Telah saya jelaskan di awal tulisan ini bahwa wanita itu dapat terfitnah juga dengan sesuatu yang ada dalam diri seorang lelaki muslim (baca: ikhwan), baik itu berupa perhatian, kebaikan, kelembutan, dan ungkapan-ungkapan manis terhadapnya.
Ini perlu menjadi perhatian para ikhwan agar mereka semua berusaha tidak melakukan pelanggaran dalam penggunaan alat telekomunikasi, khususnya HP (handphone). Bagaimana bisa seseorang yang mengaku paham ilmu agama tidak mengetahui faktor-faktor fitnah (godaan)? Kita berusaha berpikir positif bahwa mungkin saja dia terlupa akan ilmu yang selama ini dipelajari, mungkin ia sedang khilaf, atau bisa juga karena tidak ada teman yang menasihati dan mengingatkannya. Bukan ingin menyalahkan seorang laki-laki dalam penggunaan alat telekomunikasi ini, melainkan hendaknya ikhwan dan akhwatberusaha membuat batas-batas dalam komunikasi yang terjadi antara mereka.
Saya berikan sedikit penjelasan agar para ikhwan dapat memahaminya dengan baik, insya Allah. Misalnya, jika ada seorang akhwat yang mengirimkan SMS ke nomor HP si ikhwan, hendaknya dia benar-benar selektif dalam membalasnya. Mengapa demikian? Karena bisa saja wanita ini hanya ingin mengetes ikhwan tersebut, hanya ingin mencari perhatian, atau hanya mengisi waktu luang dengan mengirim SMS kepada lelaki yang bukan mahramnya.

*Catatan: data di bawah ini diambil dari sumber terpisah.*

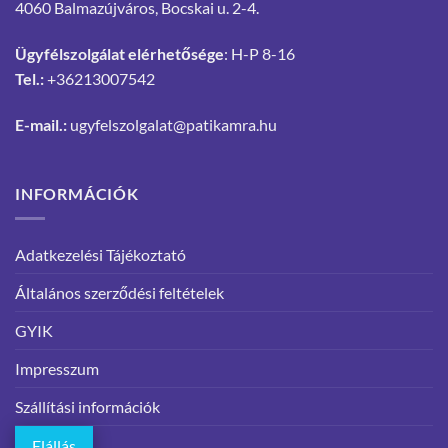
4060 Balmazújváros, Bocskai u. 2-4.
Ügyfélszolgálat elérhetősége
: H-P 8-16
Tel.:
+36213007542
E-mail.:
ugyfelszolgalat@patikamra.hu
INFORMÁCIÓK
Adatkezelési Tájékoztató
Általános szerződési feltételek
GYIK
Impresszum
Szállítási információk
Elállás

Jika memang harus berkomunikasi dengan wanita yang bukan mahram kita, gunakanlah kata-kata yang nadanya datar, maksudnya tidak bertele-tele atau mendayu-dayu layaknya sedang merayu istri, atau dengan basa-basi yang tidak ditahui ujungnya membicarakan apa. Selesai keperluan, tidak perlu harus bertanya hal-hal yang bukan haknya untuk diketahui. Contohnya:
Ikhwan: Assalamu ’alaykum, Ukhtiy. Maaf, kitab berjudul A karya siapa?
Akhwat: Wa’alaykumus salaam wa rahmatullahi wa barakatuh. Karya B.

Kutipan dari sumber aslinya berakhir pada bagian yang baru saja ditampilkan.